How to complete this task: Find how many lines in the entries below carry the word "uden" and answer with only that figure.

Dataset entries:
%%

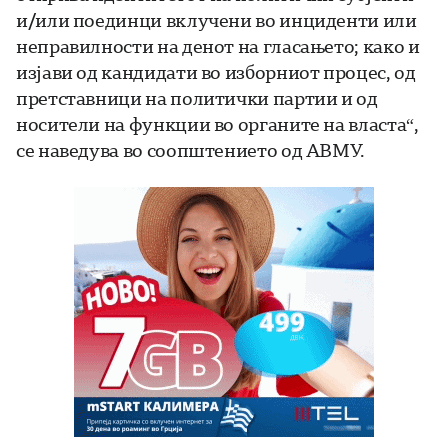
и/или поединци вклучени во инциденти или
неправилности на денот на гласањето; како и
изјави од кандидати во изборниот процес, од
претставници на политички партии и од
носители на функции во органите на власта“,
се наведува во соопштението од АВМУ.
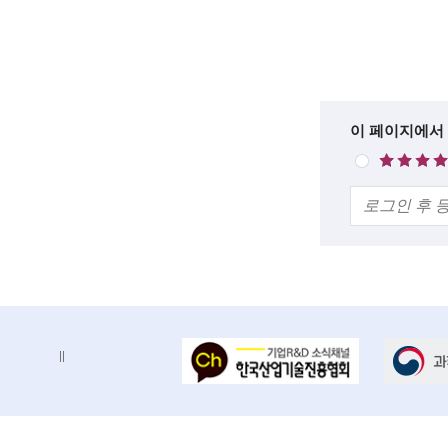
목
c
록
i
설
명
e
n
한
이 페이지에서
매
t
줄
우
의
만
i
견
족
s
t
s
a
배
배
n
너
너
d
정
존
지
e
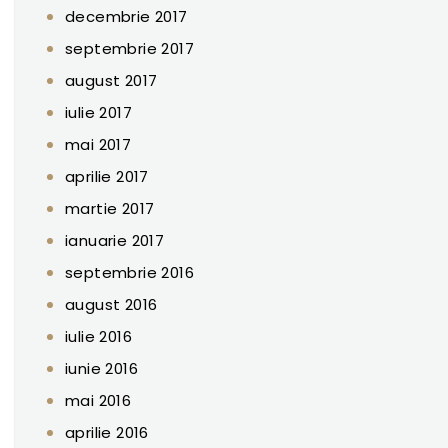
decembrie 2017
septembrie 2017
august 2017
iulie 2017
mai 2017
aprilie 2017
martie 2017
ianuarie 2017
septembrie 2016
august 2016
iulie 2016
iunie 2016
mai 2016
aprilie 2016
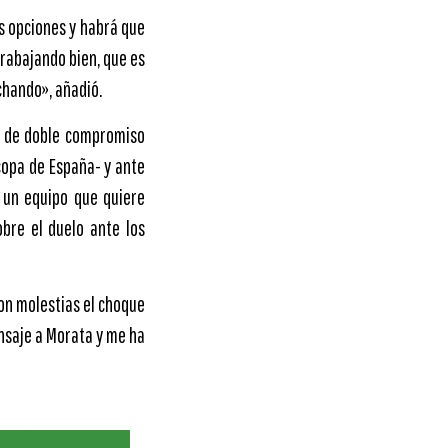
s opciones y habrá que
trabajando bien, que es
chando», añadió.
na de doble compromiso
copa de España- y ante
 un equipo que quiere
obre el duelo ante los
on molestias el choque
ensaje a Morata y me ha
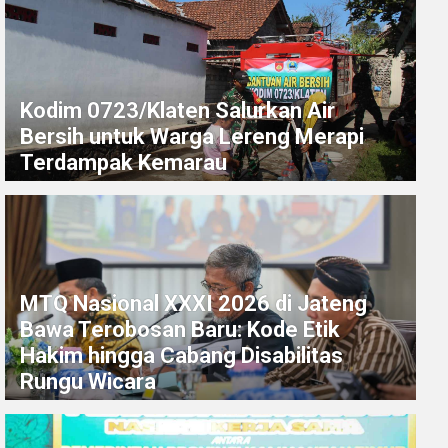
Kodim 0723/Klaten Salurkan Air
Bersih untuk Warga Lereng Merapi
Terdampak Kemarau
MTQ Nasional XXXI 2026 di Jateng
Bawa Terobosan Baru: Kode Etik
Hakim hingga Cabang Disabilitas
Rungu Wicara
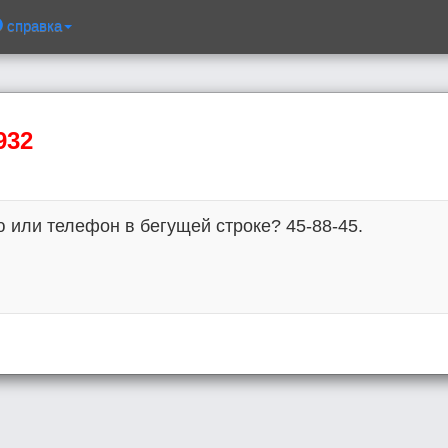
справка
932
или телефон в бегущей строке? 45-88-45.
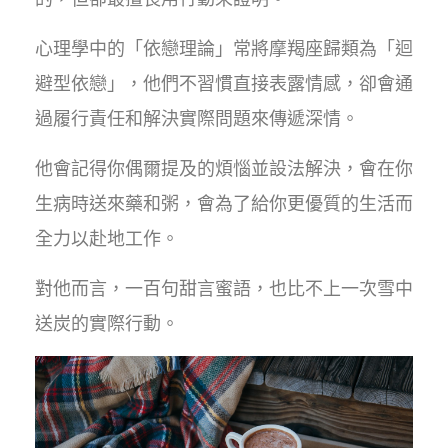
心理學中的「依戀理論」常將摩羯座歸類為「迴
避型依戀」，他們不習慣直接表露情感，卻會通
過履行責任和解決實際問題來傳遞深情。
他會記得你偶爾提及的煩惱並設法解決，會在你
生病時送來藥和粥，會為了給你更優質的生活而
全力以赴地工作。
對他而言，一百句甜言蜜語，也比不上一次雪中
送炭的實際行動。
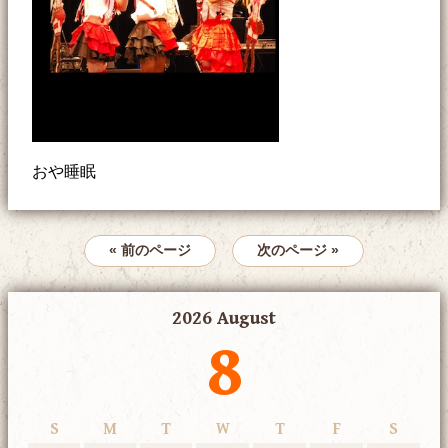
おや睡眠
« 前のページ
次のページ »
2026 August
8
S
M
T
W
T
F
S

%%
%%

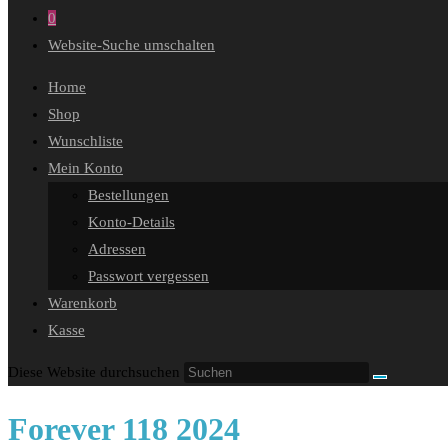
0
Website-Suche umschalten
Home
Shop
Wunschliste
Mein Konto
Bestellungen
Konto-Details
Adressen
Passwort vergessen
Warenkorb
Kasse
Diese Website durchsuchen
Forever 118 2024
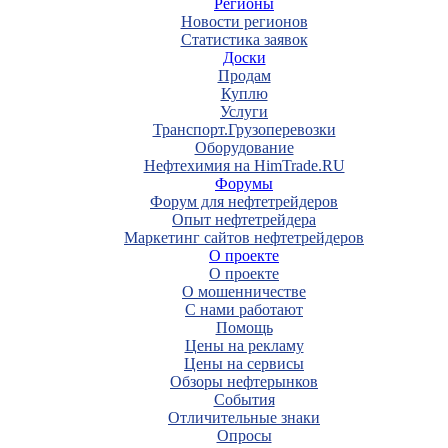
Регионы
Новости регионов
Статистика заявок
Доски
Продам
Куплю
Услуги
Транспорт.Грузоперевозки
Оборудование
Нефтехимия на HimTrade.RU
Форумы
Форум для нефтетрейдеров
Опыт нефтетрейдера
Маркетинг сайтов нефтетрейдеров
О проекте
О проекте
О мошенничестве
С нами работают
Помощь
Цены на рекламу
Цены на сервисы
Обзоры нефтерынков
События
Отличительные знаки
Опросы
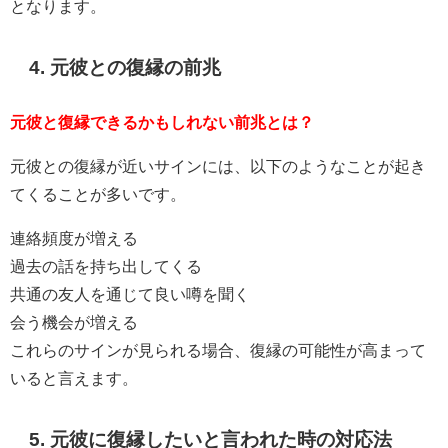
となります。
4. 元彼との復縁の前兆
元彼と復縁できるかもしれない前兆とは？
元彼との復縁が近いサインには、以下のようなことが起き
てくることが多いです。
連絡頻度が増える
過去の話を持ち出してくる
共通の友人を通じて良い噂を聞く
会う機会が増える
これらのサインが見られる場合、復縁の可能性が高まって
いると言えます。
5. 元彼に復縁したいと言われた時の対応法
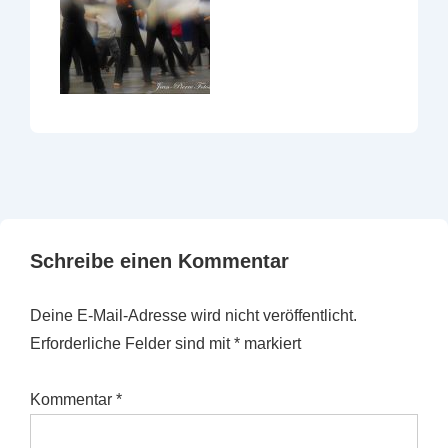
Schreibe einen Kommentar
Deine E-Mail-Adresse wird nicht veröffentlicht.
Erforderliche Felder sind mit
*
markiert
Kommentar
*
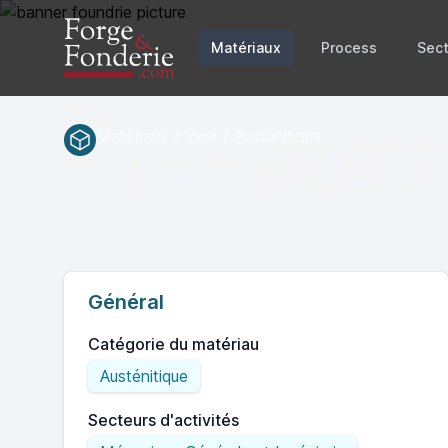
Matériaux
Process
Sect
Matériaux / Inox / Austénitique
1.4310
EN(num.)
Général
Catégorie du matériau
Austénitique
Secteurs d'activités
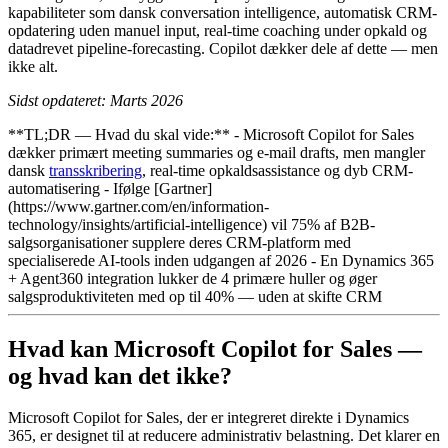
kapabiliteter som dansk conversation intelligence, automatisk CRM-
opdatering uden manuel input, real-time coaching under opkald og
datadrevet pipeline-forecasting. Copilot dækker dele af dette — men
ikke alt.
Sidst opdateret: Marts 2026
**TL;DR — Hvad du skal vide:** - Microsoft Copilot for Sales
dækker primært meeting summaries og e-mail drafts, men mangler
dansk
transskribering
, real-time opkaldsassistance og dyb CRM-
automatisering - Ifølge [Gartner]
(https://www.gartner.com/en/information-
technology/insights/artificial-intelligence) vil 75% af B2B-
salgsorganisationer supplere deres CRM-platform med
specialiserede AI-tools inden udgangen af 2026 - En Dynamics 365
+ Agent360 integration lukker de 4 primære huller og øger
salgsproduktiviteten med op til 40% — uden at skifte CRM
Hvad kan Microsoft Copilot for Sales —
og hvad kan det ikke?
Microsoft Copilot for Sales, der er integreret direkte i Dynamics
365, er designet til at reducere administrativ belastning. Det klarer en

%%
%%

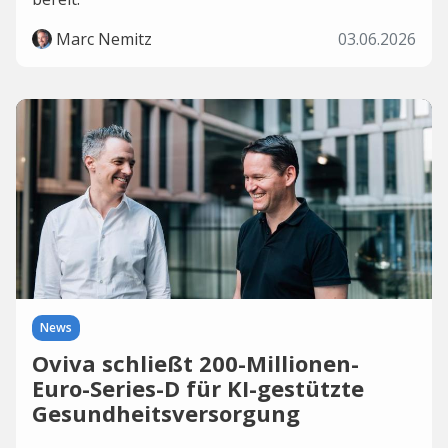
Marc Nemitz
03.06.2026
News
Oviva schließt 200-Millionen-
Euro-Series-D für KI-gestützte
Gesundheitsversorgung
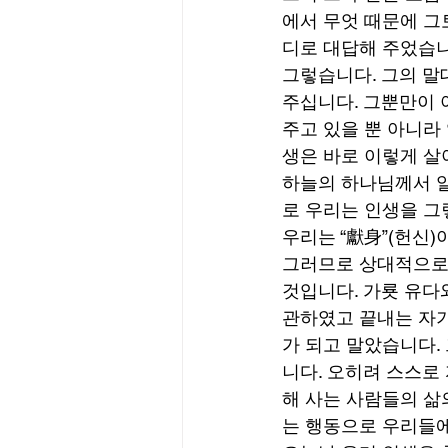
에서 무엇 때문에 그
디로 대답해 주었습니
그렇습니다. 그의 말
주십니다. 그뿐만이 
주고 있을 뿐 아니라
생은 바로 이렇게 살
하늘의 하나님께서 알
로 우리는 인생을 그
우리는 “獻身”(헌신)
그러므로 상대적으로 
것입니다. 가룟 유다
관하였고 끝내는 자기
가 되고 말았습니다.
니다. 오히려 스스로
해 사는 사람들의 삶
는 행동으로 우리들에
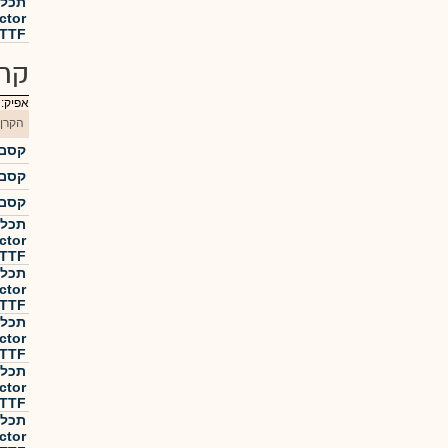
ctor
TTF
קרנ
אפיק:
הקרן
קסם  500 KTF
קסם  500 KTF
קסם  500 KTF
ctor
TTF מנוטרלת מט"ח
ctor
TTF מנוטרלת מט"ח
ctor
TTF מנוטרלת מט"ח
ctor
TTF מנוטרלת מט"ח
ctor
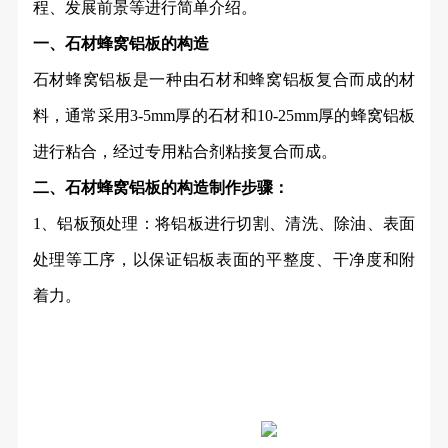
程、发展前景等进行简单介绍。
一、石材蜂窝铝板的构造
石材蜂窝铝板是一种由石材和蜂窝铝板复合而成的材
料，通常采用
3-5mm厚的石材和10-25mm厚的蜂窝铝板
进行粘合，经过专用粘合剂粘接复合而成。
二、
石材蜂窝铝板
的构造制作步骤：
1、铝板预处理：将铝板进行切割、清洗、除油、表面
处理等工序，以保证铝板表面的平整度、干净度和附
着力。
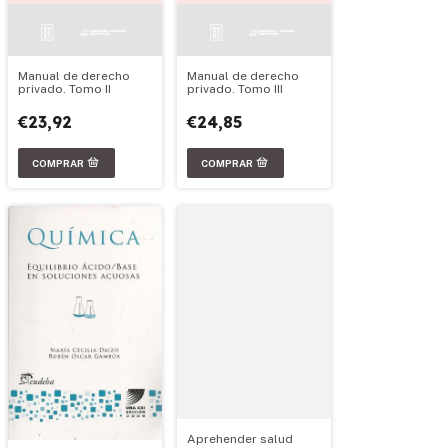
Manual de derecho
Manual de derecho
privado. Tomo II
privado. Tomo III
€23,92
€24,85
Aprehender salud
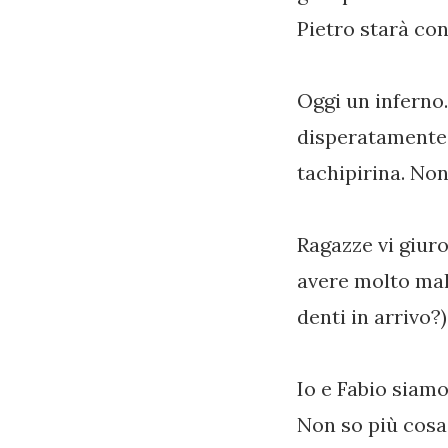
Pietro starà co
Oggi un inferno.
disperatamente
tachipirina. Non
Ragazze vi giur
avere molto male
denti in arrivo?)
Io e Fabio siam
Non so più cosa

%%

Answer section: 2